Крепкий сюжет, разработанная система персонажей и голосоведение, характеризующие настоящую беллетристику, совсем не противоречат тому, что сказано выше о литературном веществе. Иначе мухи дохнут со скуки и читатели вместе с ними. (Они и дохнут, кстати, на наших глазах.) Никакой “новый реализм” их к книге не вернет. Книге тоже нужна харизма. Не писателя, а самого текста.
Литературное время сего дня аукается с началом века ХХ, и тогда было два пути: в социальный реализм (типа горьковского) или в Серебряный век. Можно, конечно, усмехнуться и различить в современном эхе элементы пародийности; к тому же — литературе тихо, но настойчиво рекомендуют оставаться только в рамках литературы — ведь это у вас так хорошо получается… Так что все-таки я мечтаю об одном флаконе. Мечтать не вредно.
В то же время и само литературное вещество может породить новую искренность. И наоборот — как это произошло в рассказе Захара Прилепина “Лес” (журнал “Сноб”). Рассказе, открывшем для меня нового Прилепина.
В России есть два кинорежиссера с одинаковым именем и фамилией — Алексей Герман. Старший, удостоенный самых престижных кинопремий Европы, снял свой самый знаменитый фильм по повести своего отца, советского писателя Юрия Германа, выявив в герое сильный трагический смысл. Младший, тоже отмеченный мировым киносообществом, сделал кино об интеллигентах-“шестидесятниках”, пытаясь разгадать драму поколения своего отца.

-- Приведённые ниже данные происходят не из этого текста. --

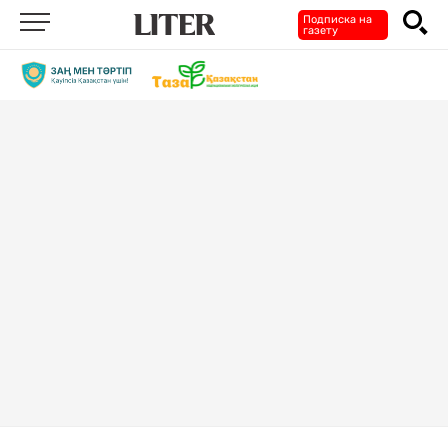
Подписка на
газету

Такая вот цепочка.
Накануне Нового года редакция московского журнала, составляя “снежный”, то есть зимний, номер, обратилась к прозаикам и журналистам с предложением написать о своем отце.
К известным — чтобы написали о неизвестном.
К не очень известным — с просьбой написать об отце знаменитом.
В результате сложилась весьма любопытная мозаика.
Но прежде всего скажу о смысле, который, может быть, редакция и не вкладывала в литературную задачу.
Все мы не так давно жили в Советском Союзе.
Когда СССР рухнул, мы, никуда не перемещаясь физически, фактически стали жить в другой стране, пытаясь по-новому ее устроить — и связать исторически с той дореволюционной — Россией, которая была разрушена. Делали это, конечно, поверхностно, декоративно, — но, во всяком случае, пытались. Та Россия представала в мечтах и стихах — поскольку реальная связь с ней была разорвана более чем семидесятью с лишним годами. А советскую Россию пытались вытеснить из своего сознания.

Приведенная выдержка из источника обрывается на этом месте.